[lammps-users] dump_modify pbc yes leads to 'mpirun......exited on signal 11 (Segmentation Fault)'

Jignesh_Dhumal · August 20, 2021, 12:15pm

Greetings,
lammps-users

I have been trying to shrink the box size of my system, a general fix npt works like a charm for shrinking the box size but the atoms migrated outside the box as seen when visualized with VMD, In order to avoid it, being an amateur at lammps I resorted to the use of ‘dump_modify pbc yes’ to remap the atoms into the box but always ran into the following error -

‘mpirun noticed that process rank 6 with PID 0 on node node22 exited on signal 11 (Segmentation fault).’

The simulation is running one of the nodes of a cluster.
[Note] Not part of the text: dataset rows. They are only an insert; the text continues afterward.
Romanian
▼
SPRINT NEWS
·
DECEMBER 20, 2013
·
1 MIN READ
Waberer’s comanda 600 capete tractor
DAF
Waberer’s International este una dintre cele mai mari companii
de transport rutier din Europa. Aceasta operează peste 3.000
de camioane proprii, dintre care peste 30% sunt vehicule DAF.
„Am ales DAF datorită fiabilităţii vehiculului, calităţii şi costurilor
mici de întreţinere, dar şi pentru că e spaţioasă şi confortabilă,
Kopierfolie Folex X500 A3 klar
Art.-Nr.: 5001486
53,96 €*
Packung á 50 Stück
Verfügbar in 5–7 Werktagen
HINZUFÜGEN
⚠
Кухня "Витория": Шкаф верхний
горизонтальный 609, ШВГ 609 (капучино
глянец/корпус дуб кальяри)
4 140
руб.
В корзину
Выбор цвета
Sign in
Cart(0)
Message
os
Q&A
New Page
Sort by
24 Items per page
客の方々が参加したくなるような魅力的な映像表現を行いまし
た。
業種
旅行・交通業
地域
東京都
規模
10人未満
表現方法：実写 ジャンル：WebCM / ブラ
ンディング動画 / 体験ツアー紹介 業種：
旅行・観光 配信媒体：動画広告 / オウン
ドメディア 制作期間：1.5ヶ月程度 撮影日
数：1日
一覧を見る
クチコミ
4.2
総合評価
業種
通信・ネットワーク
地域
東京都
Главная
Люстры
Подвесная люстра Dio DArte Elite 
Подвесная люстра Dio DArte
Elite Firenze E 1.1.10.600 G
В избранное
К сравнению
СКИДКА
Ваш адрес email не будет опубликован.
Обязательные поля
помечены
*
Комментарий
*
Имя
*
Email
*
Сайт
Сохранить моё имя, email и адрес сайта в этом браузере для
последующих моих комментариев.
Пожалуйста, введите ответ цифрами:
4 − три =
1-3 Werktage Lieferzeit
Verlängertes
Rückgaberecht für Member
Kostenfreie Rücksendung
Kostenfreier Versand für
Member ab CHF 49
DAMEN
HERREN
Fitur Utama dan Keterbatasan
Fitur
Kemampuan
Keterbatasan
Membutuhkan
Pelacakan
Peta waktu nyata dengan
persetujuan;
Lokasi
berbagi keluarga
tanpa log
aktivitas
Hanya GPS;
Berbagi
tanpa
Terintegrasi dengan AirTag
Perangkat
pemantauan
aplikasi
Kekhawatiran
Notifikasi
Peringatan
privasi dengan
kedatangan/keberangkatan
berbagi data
I understand I might not be able to achieve the end goal with dump_modify given my minuscule knowledge about lammps, but the query I have is why is it that the usage of this particular command leads to a specific error.

Running the simulation without that particular command in the script works and the simulation is terminated normally.

I am using the lampps29oct20 stable release.

The input script is as follows -

####VARIABLES####

variable datf index relax_HDPE12K.data
variable jid index HDPE12K

####Initialize####

dimension 3
atom_style full
boundary p p p
units real
log log.${jid}

####Potential_Initialize####

pair_style lj/cut 11.5
bond_style harmonic
angle_style harmonic
dihedral_style harmonic
improper_style none

####Data_Input####

read_data ${datf}

####Interatomic_Potential####

pair_coeff 1 1 0.023775 3.8983
pair_coeff 2 2 0.0038 3.195
pair_coeff 1 2 0.009505 3.5292

bond_coeff 1 350 1.33
bond_coeff 2 350 0.99

angle_coeff 1 33 109.47
angle_coeff 2 63 112.4
angle_coeff 3 50 109.5

dihedral_coeff 1 -2.5 1 3
dihedral_coeff 2 -2.0 1 3
dihedral_coeff 3 -3.4 1 3

####Shrink####

timestep 0.1
dump 1 all custom 1000 shrink_{jid}.lammpstrj id type x y z ix iy iz dump_modify 1 pbc yes fix 1 all npt temp 1 1 (100.0*dt) tchain 1 iso 1 1 500
run 1000000

write_data shrink_${jid}.data pair ij

akohlmey · August 20, 2021, 1:43pm

Two comments.

the pbc yes option is not what you want if you don’t want to see atoms move outside the box. this is caused by including the image flags (ix iy iz) in the output which will reconstruct the unwrapped positions upon reading the trajectory in VMD. the pbc option has a very different purpose as explained in the docs: it enforces that the regular coordinates (x y z) are strictly inside the simulation cell; for efficiency reasons, this is usually only enforced (implicitly) on timesteps where the neighbor lists are rebuilt.
your batch submission script requires 48 OpenMP threads. That would be extremely inefficient if you would be using OpenMP accelerated pair styles since you are using the same 48 processors for MPI parallelization and then you would be running on 48x48 = 2304 processors. Nevertheless it can still cause problems due to the increased stack space requirements when using that many threads since there are still parts of the code that have OpenMP enabled, e.g. in the domain class, which is likely triggered by your use of pbc yes.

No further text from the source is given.